Books: A New Way Forward
After transferring to a prison in the Southwest, Henderson found it offered programs for real rehabilitation. She joined the battered women’s group and learned ways to heal; she frequented the prison library and got lost in self-help books. She recalled that reading Nelson Mandela’s “Long Walk to Freedom” hit “close to home,” and believed that if he could release his bitterness, she could as well.A New Verdict
Not giving up on reversing her prison sentence, she found a lawyer who advocated for her return to a Missouri prison and was granted a new trial. Witnesses recanted false testimony, new evidence was uncovered, and the inadequacy of her defense was revealed.The pace quickens as this story comes to its conclusion. What hoops did Henderson have to jump through, and how many delays and false hopes did she withstand? Would Missouri Governor Eric Greitens and his office assistants heed the calls and messages from legal advocates about this case, review the wrongful charge, and set her free?

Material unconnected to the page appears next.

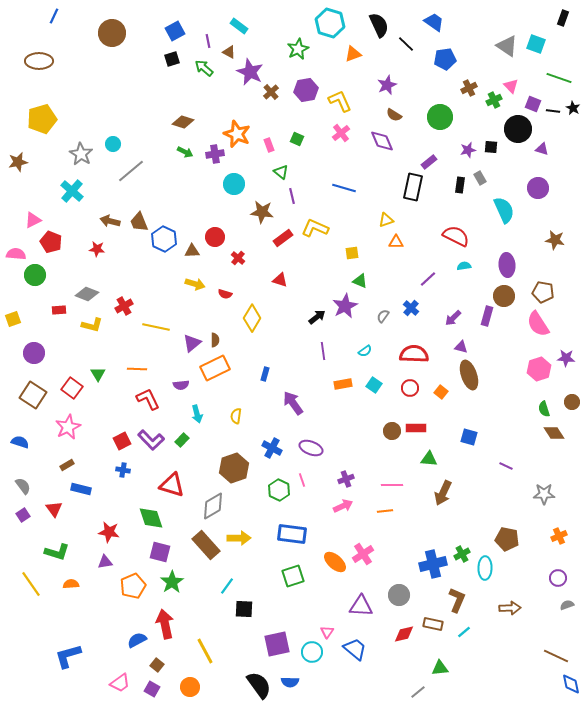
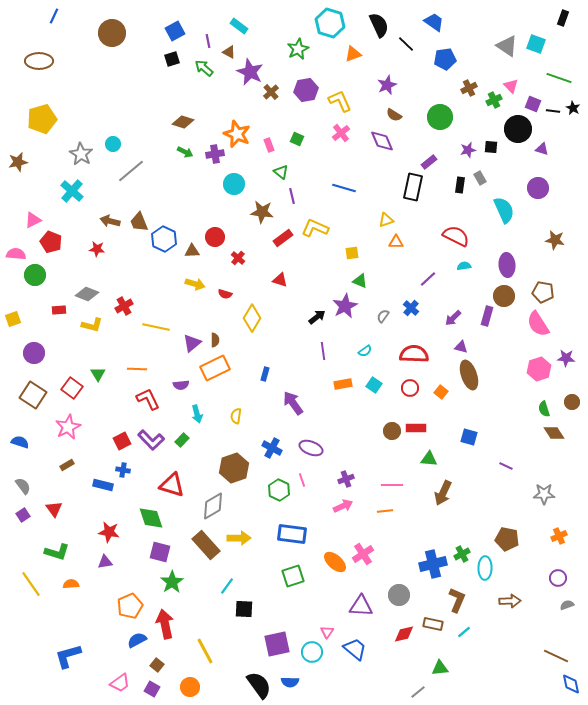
blue rectangle at (81, 489): moved 22 px right, 4 px up
orange pentagon at (133, 586): moved 3 px left, 20 px down
brown arrow at (510, 608): moved 7 px up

“When The Light Finds Us” serves as a testament to Henderson’s unending fountain of hope and unceasing ability to find the strength to persevere. It’s one inspiring story for sure, and it wouldn’t be an exaggeration to consider her survival miraculous.
Henderson now advocates for abused women. She helped pass Missouri’s first battered women’s bill. She became a paralegal, works with policymakers on prison reform, and volunteers to assist those who are released from prison re-enter society. “The system saw only a number,” she wrote. “Society saw a convicted murderer. But in my heart, I knew who I was: a daughter, a mother, a woman of faith who refused to be broken.”